I was lucky enough to attend Narelle's farewell and retirement drinks last Friday, where several hundred people crammed into Ainslie School to pay their respects to an incredible woman. Speakers paying tribute included principals from primary schools, high schools and colleges and the Director of the School of Music. There was also an address from the Chief Executive of Education, Youth and Family Services, Fran Hinton. Speakers all spoke of a woman with tireless energy-she only had four days off in 41 years-with enormous commitment to public education.

Narelle Hargreaves' contribution to ACT education will remain with us always. She was a leader, a mentor and a friend to many. At the end of the day, she was a great teacher and a person who never lost sight of the fact that it was all about the children. On behalf of the ACT government, I acknowledge Ms Hargreaves' contribution to ACT education and to the countless individual students and her colleagues. I wish her and her husband all the best in her retirement.

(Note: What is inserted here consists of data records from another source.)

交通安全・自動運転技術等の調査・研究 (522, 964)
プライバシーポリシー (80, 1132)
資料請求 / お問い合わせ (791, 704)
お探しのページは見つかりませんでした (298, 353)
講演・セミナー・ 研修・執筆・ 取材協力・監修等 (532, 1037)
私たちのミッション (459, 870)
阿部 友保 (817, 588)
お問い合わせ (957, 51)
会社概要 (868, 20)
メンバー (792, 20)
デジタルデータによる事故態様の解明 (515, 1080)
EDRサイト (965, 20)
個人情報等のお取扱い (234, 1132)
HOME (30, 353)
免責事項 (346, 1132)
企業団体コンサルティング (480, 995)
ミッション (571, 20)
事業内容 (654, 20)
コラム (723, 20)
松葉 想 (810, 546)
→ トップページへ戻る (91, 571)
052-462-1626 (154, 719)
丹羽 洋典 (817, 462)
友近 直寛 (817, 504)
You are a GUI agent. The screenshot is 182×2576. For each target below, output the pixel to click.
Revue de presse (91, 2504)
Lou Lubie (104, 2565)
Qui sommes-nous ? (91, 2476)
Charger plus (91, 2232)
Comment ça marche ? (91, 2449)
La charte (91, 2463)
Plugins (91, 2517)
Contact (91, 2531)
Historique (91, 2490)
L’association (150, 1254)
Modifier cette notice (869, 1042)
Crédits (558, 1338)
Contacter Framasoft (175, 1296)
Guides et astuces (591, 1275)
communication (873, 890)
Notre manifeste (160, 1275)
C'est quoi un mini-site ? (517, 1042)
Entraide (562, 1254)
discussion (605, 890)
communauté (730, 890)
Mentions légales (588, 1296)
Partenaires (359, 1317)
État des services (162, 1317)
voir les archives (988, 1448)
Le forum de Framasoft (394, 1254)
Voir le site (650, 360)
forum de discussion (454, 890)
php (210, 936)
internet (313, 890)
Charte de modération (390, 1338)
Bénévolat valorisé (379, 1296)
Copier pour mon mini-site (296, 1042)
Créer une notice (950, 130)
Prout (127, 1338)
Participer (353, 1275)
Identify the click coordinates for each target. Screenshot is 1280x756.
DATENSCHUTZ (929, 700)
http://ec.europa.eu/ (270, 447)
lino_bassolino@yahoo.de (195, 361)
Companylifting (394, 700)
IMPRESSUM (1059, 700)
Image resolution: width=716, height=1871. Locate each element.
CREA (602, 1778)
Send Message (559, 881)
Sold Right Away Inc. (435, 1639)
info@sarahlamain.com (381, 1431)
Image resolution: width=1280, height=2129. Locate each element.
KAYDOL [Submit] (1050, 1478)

Death of Mr Vince Kalokerinos

MRS CROSS (6.44): I rise to pay tribute to Mr Vince Kalokerinos. I know Mr Smyth paid tribute to him last night, but I attended his funeral today. Mr Kalokerinos was not only a husband and father, and a friend to many thousands of people in the ACT, but a good Canberra citizen, of Greek origin, who ran a very successful business.

It was a big shock to me when I learned of his death yesterday. The passing of someone is always very sad, particularly when it is someone as special as Vince. He was extremely loved by members of not only the Greek community but also the broader community, for his generosity, kindness, tact and intellect-but mostly for his big heart.

My husband and I came to Canberra 10 years ago, and we met Vince shortly after we arrived. One of the things that struck David about Vince was his great command and understanding of literature. Most people assume that people who run businesses, especially fish and chip shops-or "mixed businesses", as they used to call them-are not very well-read people. They think they go into those businesses because they either come from a labour background or they are uneducated. Indeed, that was not the case.

Vince was not only very well read; he also made an impression on many people in this community- from labourers to scholars to people in all professions. He produced three fine children: a daughter and two sons, one of whom became a lawyer. I see him doing great things in the public arena one day.